• _Task requirements_:
How many lines in the data hold the string "ліків"? State the number alone.

• _Material for this exercise_:
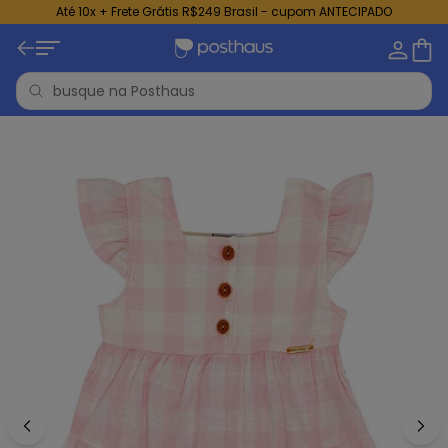
Até 10x + Frete Grátis R$249 Brasil - cupom ANTECIPADO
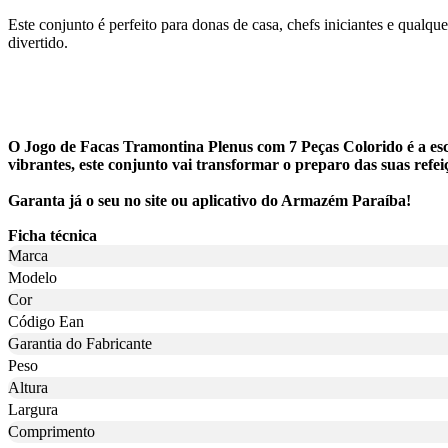
Este conjunto é perfeito para donas de casa, chefs iniciantes e qualq
divertido.
O Jogo de Facas Tramontina Plenus com 7 Peças Colorido é a esco
vibrantes, este conjunto vai transformar o preparo das suas refei
Garanta já o seu no site ou aplicativo do Armazém Paraíba!
Ficha técnica
Marca
Modelo
Cor
Código Ean
Garantia do Fabricante
Peso
Altura
Largura
Comprimento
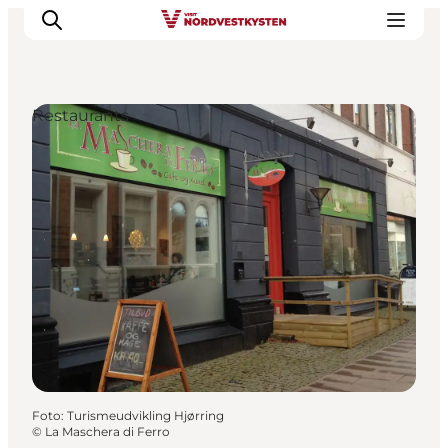
Restaurants
Urlaubsorte
Inspiration
Events
Unterkunft
Mach deine Urlaubsplanung
Foto
:
Turismeudvikling Hjørring
©
La Maschera di Ferro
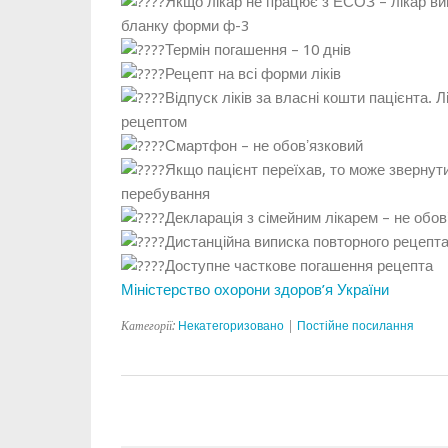
Якщо лікар не працює з ЕСОЗ – лікар в
бланку форми ф-3
Термін погашення – 10 днів
Рецепт на всі форми ліків
Відпуск ліків за власні кошти пацієнта. 
рецептом
Смартфон – не обовʼязковий
Якщо пацієнт переїхав, то може звернути
перебування
Декларація з сімейним лікарем – не обов
Дистанційна виписка повторного рецепт
Доступне часткове погашення рецепта
Міністерство охорони здоров’я України
Категорії:
Некатегоризовано
|
Постійне посилання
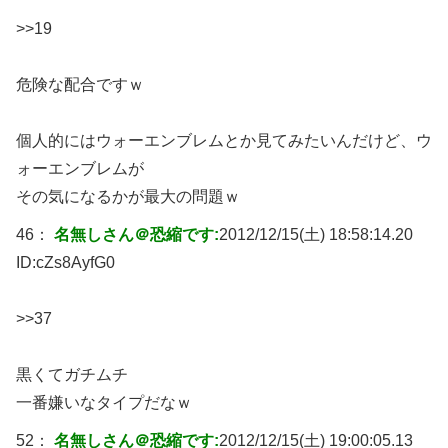
>>19
危険な配合ですｗ
個人的にはウォーエンブレムとか見てみたいんだけど、ウ
ォーエンブレムが
その気になるかが最大の問題ｗ
46：
名無しさん＠恐縮です:
2012/12/15(土) 18:58:14.20
ID:
cZs8AyfG0
>>37
黒くてガチムチ
一番嫌いなタイプだなｗ
52：
名無しさん＠恐縮です:
2012/12/15(土) 19:00:05.13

• _Output below_:
2